DD: What fuelled the decision to present both art and fashion together?
Edith Devaney: There is a general recognition that the 1960's was a time when both art and fashion underwent a huge shift - both becoming more accessible and relevant to the public. In recent years, there has been a cross over in ideas between designers and artists and acknowledgment that skills in one discipline can be applied to another as a form of artistic expression.
DD: How did you go about choosing the artists and designers involved?
Edith Devaney: We looked for artists who have very deliberately appropriated the creation and examination of clothing as a means of artistic expression. They each explore issues of individuality and social identity. Clothing has particular resonance for those artists who are attuned to the social situations of their times. The designers included have crossed over into areas of artistic expression and have begun to examine issues through the medium of clothing. This exhibition seeks to go beyond commercial concerns of the industry to examine the artist’s and designer’s particular interpretation in using clothing to speak of our experience of the world, its complexities and changing nature.
DD: Hussein Chalayan and Yinka Shonibare have been commissioned to create new work for the show.

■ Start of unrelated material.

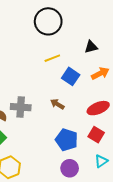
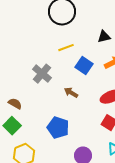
gray cross: (21, 107) -> (42, 74), moved, turned 36
blue pentagon: (67, 140) -> (58, 128), moved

Why did you specifically chose the two artists?
Edith Devaney: Hussein Chalayan stands out as a designer who continually pushes his work beyond the confines of fashion. We could have exhibited many fantastic pieces of existing work, but having worked with him before we were aware of how he responds to new challenges. His interpretations of the principles behind the exhibition are clearly illustrated in his new and complex work.
Yinka Shonibare's work examines the effects of past colonization and this is further explored in his new piece. The wax-printed cotton batik fabric that is a feature of all his work is strongly associated with Africa, but in fact was originally designed and printed in Holland and exported when it found no market in Europe. The installation of children’s clothes underlines cultural crossovers and economic dependence. London College of Fashion worked with the Royal Academy on both these commissions and their expertise in pattern cutting has been used to great effect here.
DD: What do you feel are the key pieces in the exhibition?
Edith Devaney: Each exhibited piece brings an essential element to the overall form of the exhibition. Personal highlights are Claudia Losi and Alexander McQueen. Losi’s project started as a life-size model of a fin whale that she constructed from cashmere suiting fabric. Following a tour of the world, Losi’s whale has been ‘dissected’ and made into a collection of jackets by the fashion designer Antonio Marras. Memories of the whale’s journey have been stitched into the newly created garments. On the other hand, Alexander McQueen’s work from his Autumn/ Winter 1998–99 collection took St Joan of Arc as its theme. As in many of McQueen’s collections, the historical reference is clear in the clothing. The red fabric and shrouded face suggest female strength, which is then counterbalanced by the intricate lace and delicate beading on the bodice. It reminds us what a great talent he was.
GSK Contemporary – Aware: Art Fashion Identity will be on display at the Royal Academy of Arts , 6 Burlington Gardens, London, from December 2nd to January 30th.